### WHAT IS BEING ASKED
Write each record again exactly as it stands.
═══ PROVIDED INFORMATION ═══
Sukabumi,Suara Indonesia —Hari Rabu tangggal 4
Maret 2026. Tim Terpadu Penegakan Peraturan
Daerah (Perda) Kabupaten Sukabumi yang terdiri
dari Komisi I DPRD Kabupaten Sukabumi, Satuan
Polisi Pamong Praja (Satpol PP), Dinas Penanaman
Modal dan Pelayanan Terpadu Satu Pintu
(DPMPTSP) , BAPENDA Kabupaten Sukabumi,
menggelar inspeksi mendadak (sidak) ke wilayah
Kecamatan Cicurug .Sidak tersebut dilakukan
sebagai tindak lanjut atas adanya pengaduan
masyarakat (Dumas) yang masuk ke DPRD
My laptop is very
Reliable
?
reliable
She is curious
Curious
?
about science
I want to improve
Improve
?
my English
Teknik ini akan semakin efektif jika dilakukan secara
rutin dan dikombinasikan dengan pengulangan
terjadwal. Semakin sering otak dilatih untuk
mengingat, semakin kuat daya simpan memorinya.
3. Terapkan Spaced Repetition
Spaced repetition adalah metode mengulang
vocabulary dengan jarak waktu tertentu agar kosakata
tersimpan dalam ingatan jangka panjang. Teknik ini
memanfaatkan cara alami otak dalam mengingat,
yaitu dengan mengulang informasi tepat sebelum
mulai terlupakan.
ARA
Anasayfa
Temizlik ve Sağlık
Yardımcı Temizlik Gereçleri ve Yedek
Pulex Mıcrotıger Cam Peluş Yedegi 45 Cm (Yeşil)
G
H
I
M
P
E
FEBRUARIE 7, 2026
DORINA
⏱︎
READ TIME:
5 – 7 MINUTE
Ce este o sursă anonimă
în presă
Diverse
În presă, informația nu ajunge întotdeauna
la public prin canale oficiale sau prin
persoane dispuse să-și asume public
═══
### EXERCISE RESULT
Sukabumi,Suara Indonesia —Hari Rabu tangggal 4
Maret 2026. Tim Terpadu Penegakan Peraturan
Daerah (Perda) Kabupaten Sukabumi yang terdiri
dari Komisi I DPRD Kabupaten Sukabumi, Satuan
Polisi Pamong Praja (Satpol PP), Dinas Penanaman
Modal dan Pelayanan Terpadu Satu Pintu
(DPMPTSP) , BAPENDA Kabupaten Sukabumi,
menggelar inspeksi mendadak (sidak) ke wilayah
Kecamatan Cicurug .Sidak tersebut dilakukan
sebagai tindak lanjut atas adanya pengaduan
masyarakat (Dumas) yang masuk ke DPRD
My laptop is very
Reliable
?
reliable
She is curious
Curious
?
about science
I want to improve
Improve
?
my English
Teknik ini akan semakin efektif jika dilakukan secara
rutin dan dikombinasikan dengan pengulangan
terjadwal. Semakin sering otak dilatih untuk
mengingat, semakin kuat daya simpan memorinya.
3. Terapkan Spaced Repetition
Spaced repetition adalah metode mengulang
vocabulary dengan jarak waktu tertentu agar kosakata
tersimpan dalam ingatan jangka panjang. Teknik ini
memanfaatkan cara alami otak dalam mengingat,
yaitu dengan mengulang informasi tepat sebelum
mulai terlupakan.
ARA
Anasayfa
Temizlik ve Sağlık
Yardımcı Temizlik Gereçleri ve Yedek
Pulex Mıcrotıger Cam Peluş Yedegi 45 Cm (Yeşil)
G
H
I
M
P
E
FEBRUARIE 7, 2026
DORINA
⏱︎
READ TIME:
5 – 7 MINUTE
Ce este o sursă anonimă
în presă
Diverse
În presă, informația nu ajunge întotdeauna
la public prin canale oficiale sau prin
persoane dispuse să-și asume public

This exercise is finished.